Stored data
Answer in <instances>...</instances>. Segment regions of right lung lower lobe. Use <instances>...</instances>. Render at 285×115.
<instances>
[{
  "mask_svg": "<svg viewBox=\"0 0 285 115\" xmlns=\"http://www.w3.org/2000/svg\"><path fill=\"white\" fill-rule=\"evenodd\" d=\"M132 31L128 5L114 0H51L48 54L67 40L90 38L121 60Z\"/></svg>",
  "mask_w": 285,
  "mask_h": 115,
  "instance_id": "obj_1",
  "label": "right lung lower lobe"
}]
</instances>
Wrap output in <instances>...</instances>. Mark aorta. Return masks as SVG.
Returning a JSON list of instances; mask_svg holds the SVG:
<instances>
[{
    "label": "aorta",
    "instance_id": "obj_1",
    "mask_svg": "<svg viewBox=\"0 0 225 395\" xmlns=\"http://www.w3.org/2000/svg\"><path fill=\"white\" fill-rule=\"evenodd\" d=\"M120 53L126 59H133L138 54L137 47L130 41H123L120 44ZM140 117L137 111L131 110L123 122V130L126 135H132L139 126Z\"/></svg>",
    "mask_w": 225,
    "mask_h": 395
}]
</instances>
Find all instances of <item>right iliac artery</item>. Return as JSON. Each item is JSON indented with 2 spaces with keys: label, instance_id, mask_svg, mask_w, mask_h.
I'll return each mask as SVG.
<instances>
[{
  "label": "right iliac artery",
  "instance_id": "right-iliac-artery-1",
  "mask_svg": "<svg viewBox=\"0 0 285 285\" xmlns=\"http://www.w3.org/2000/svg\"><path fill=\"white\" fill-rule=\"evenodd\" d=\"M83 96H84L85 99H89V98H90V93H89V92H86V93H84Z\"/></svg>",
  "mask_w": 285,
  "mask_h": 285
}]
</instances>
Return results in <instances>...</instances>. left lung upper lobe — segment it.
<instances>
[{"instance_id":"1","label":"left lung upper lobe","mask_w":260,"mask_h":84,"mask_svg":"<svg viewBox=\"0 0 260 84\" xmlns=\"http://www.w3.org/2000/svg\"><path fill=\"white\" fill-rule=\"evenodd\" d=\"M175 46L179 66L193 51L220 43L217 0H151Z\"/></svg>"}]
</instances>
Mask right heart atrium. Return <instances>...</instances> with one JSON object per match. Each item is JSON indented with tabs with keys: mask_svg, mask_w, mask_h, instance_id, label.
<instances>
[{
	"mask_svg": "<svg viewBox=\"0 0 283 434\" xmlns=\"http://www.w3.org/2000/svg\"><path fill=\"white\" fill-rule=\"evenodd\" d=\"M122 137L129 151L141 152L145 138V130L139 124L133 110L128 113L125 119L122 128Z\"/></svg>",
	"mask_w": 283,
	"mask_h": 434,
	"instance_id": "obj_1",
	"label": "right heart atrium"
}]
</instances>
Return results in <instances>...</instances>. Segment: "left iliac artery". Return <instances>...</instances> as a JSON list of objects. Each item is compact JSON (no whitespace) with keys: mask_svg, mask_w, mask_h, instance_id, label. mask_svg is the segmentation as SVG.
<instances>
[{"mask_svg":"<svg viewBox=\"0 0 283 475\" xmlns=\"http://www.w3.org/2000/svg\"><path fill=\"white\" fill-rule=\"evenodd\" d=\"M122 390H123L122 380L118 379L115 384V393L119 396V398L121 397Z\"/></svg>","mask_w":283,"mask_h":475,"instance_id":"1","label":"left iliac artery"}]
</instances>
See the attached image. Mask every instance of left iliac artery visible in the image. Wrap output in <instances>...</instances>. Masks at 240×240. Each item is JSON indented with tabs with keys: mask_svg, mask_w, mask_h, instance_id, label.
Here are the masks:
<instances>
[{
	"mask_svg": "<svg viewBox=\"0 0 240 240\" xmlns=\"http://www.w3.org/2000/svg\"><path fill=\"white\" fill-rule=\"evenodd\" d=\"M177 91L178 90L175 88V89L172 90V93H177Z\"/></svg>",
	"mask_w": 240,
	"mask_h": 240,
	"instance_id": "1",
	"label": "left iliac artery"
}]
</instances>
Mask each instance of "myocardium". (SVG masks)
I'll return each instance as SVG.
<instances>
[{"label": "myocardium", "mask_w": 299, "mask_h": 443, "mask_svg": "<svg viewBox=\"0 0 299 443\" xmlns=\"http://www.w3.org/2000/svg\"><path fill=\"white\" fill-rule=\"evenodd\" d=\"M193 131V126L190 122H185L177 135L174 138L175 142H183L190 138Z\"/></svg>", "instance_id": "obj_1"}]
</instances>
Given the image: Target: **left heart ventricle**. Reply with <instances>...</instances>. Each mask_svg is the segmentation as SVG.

• _Task description_:
Write the data out again in full and exactly.

• _Written answer_:
Answer in <instances>...</instances>. Segment regions of right lung lower lobe. Use <instances>...</instances>. Render at 285×115.
<instances>
[{
  "mask_svg": "<svg viewBox=\"0 0 285 115\" xmlns=\"http://www.w3.org/2000/svg\"><path fill=\"white\" fill-rule=\"evenodd\" d=\"M132 31L128 5L114 0H51L48 54L67 40L90 38L121 60Z\"/></svg>",
  "mask_w": 285,
  "mask_h": 115,
  "instance_id": "obj_1",
  "label": "right lung lower lobe"
}]
</instances>
Wrap output in <instances>...</instances>. Mark aorta. Return masks as SVG.
Returning a JSON list of instances; mask_svg holds the SVG:
<instances>
[{
    "label": "aorta",
    "instance_id": "obj_1",
    "mask_svg": "<svg viewBox=\"0 0 225 395\" xmlns=\"http://www.w3.org/2000/svg\"><path fill=\"white\" fill-rule=\"evenodd\" d=\"M120 53L126 59H133L138 54L137 47L130 41H123L120 44ZM140 117L137 111L131 110L123 122V130L126 135H132L139 126Z\"/></svg>",
    "mask_w": 225,
    "mask_h": 395
}]
</instances>
Find all instances of <item>right iliac artery</item>. Return as JSON. Each item is JSON indented with 2 spaces with keys: label, instance_id, mask_svg, mask_w, mask_h.
I'll return each mask as SVG.
<instances>
[{
  "label": "right iliac artery",
  "instance_id": "right-iliac-artery-1",
  "mask_svg": "<svg viewBox=\"0 0 285 285\" xmlns=\"http://www.w3.org/2000/svg\"><path fill=\"white\" fill-rule=\"evenodd\" d=\"M83 96H84L85 99H89V98H90V93H89V92H86V93H84Z\"/></svg>",
  "mask_w": 285,
  "mask_h": 285
}]
</instances>
Return results in <instances>...</instances>. left lung upper lobe — segment it.
<instances>
[{"instance_id":"1","label":"left lung upper lobe","mask_w":260,"mask_h":84,"mask_svg":"<svg viewBox=\"0 0 260 84\" xmlns=\"http://www.w3.org/2000/svg\"><path fill=\"white\" fill-rule=\"evenodd\" d=\"M175 46L179 66L193 51L220 43L217 0H151Z\"/></svg>"}]
</instances>
Mask right heart atrium. Return <instances>...</instances> with one JSON object per match. Each item is JSON indented with tabs with keys: mask_svg, mask_w, mask_h, instance_id, label.
<instances>
[{
	"mask_svg": "<svg viewBox=\"0 0 283 434\" xmlns=\"http://www.w3.org/2000/svg\"><path fill=\"white\" fill-rule=\"evenodd\" d=\"M122 137L129 151L141 152L145 138V130L139 124L133 110L128 113L125 119L122 128Z\"/></svg>",
	"mask_w": 283,
	"mask_h": 434,
	"instance_id": "obj_1",
	"label": "right heart atrium"
}]
</instances>
Return results in <instances>...</instances>. Segment: "left iliac artery". Return <instances>...</instances> as a JSON list of objects. Each item is compact JSON (no whitespace) with keys: mask_svg, mask_w, mask_h, instance_id, label. mask_svg is the segmentation as SVG.
<instances>
[{"mask_svg":"<svg viewBox=\"0 0 283 475\" xmlns=\"http://www.w3.org/2000/svg\"><path fill=\"white\" fill-rule=\"evenodd\" d=\"M122 390H123L122 380L118 379L115 384V393L119 396V398L121 397Z\"/></svg>","mask_w":283,"mask_h":475,"instance_id":"1","label":"left iliac artery"}]
</instances>
See the attached image. Mask every instance of left iliac artery visible in the image. Wrap output in <instances>...</instances>. Masks at 240×240. Each item is JSON indented with tabs with keys: mask_svg, mask_w, mask_h, instance_id, label.
Here are the masks:
<instances>
[{
	"mask_svg": "<svg viewBox=\"0 0 240 240\" xmlns=\"http://www.w3.org/2000/svg\"><path fill=\"white\" fill-rule=\"evenodd\" d=\"M177 91L178 90L175 88V89L172 90V93H177Z\"/></svg>",
	"mask_w": 240,
	"mask_h": 240,
	"instance_id": "1",
	"label": "left iliac artery"
}]
</instances>
Mask each instance of "myocardium". (SVG masks)
I'll return each instance as SVG.
<instances>
[{"label": "myocardium", "mask_w": 299, "mask_h": 443, "mask_svg": "<svg viewBox=\"0 0 299 443\" xmlns=\"http://www.w3.org/2000/svg\"><path fill=\"white\" fill-rule=\"evenodd\" d=\"M193 131V126L190 122H185L177 135L174 138L175 142H183L190 138Z\"/></svg>", "instance_id": "obj_1"}]
</instances>
Given the image: Target: **left heart ventricle**. Reply with <instances>...</instances>. Each mask_svg is the segmentation as SVG.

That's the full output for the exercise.